Only lines containing "Victoria" are wanted from the data below. Copy those lines.

** THE INPUT follows **

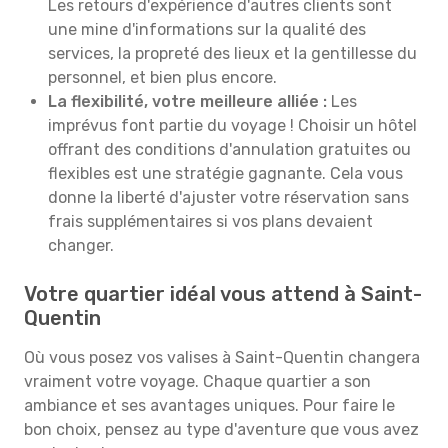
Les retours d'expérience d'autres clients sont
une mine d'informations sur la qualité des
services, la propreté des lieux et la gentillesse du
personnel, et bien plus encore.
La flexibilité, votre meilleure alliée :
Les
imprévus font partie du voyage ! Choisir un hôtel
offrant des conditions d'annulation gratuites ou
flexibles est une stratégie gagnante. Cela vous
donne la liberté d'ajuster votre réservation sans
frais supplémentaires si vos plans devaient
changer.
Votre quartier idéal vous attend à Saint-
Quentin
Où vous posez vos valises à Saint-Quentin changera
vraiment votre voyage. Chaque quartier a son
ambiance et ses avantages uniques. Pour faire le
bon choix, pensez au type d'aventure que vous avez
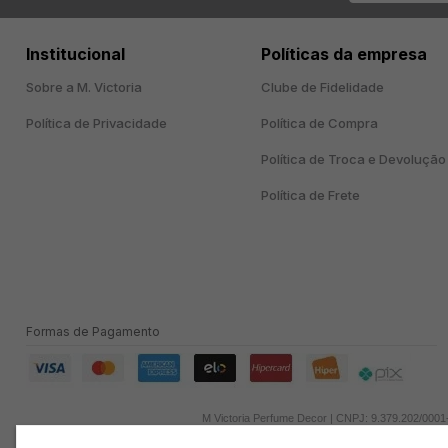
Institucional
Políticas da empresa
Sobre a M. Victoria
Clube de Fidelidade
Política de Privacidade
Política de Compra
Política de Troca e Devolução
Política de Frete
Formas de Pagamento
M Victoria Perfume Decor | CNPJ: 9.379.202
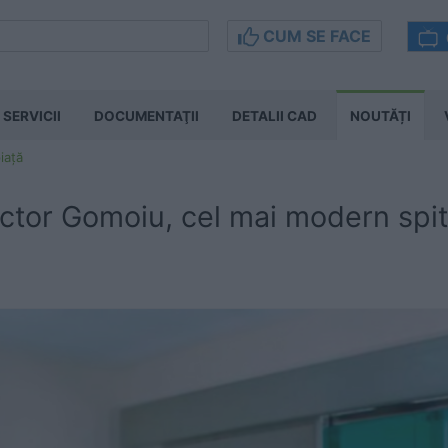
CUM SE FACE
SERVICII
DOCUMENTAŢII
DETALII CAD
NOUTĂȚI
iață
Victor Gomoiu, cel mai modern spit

** End of THE INPUT **

*ANSWER SECTION*:
Sobre a M. Victoria
M Victoria Perfume Decor | CNPJ: 9.379.202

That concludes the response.